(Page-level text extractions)
□ □ □ □ □ □ □

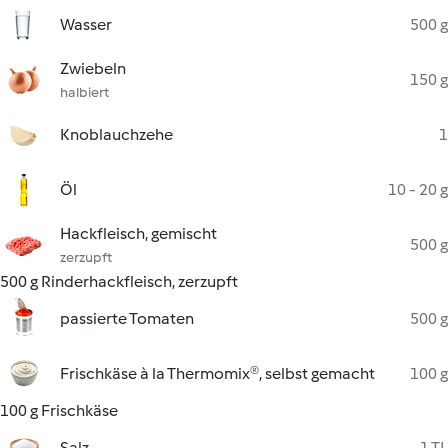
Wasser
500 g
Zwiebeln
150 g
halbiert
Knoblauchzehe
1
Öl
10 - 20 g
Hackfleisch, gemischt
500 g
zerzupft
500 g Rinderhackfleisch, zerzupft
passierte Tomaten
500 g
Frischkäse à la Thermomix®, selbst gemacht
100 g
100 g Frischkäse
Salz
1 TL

□ □ □ □ □ □ □

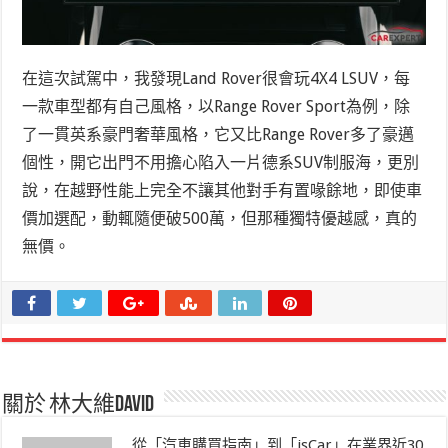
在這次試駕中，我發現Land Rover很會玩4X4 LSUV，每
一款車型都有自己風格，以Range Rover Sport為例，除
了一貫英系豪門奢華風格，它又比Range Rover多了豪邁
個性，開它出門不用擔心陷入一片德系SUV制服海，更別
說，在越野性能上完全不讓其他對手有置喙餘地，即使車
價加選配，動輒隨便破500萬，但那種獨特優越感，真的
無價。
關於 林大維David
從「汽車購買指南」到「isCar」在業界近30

□ □ □ □ □ □ □

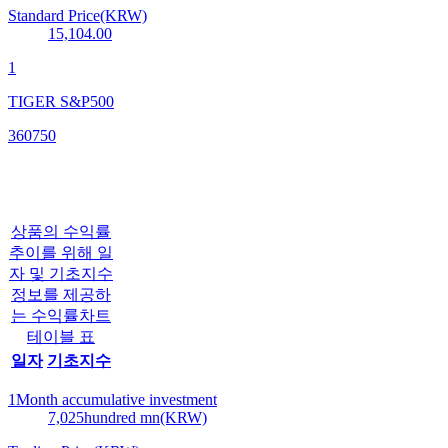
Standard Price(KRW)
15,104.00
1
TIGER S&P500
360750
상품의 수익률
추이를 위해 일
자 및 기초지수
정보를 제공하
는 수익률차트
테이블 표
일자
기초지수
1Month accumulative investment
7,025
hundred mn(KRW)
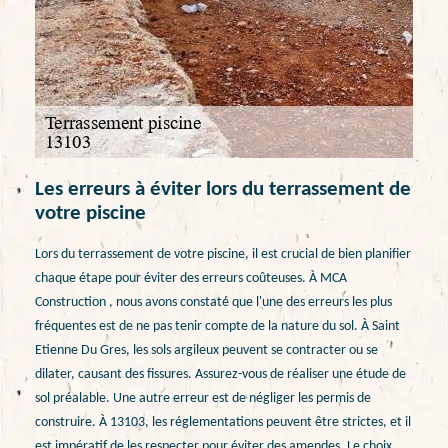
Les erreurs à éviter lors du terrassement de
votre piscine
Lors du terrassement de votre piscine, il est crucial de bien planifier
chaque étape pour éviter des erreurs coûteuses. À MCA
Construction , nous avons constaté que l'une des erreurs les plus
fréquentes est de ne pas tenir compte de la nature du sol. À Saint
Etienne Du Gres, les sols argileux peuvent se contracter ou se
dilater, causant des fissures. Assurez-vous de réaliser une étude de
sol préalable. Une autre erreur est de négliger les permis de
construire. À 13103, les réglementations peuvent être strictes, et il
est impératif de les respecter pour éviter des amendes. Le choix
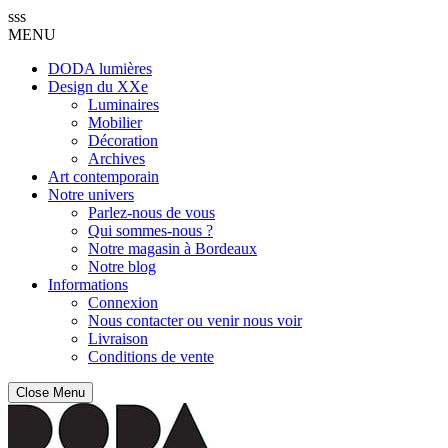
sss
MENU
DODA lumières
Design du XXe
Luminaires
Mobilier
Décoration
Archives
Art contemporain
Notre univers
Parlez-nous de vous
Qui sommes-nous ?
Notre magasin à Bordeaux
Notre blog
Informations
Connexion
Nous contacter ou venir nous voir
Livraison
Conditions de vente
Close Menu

□ □ □ □ □ □ □

* EXERCISE REQUIREMENTS *
Every line above from the line with "Construction , nous" to the line with "dilater, causant des", inclusive, must be returned exactly; no other line belongs in the reply.

* YOUR RESPONSE *
Construction , nous avons constaté que l'une des erreurs les plus
fréquentes est de ne pas tenir compte de la nature du sol. À Saint
Etienne Du Gres, les sols argileux peuvent se contracter ou se
dilater, causant des fissures. Assurez-vous de réaliser une étude de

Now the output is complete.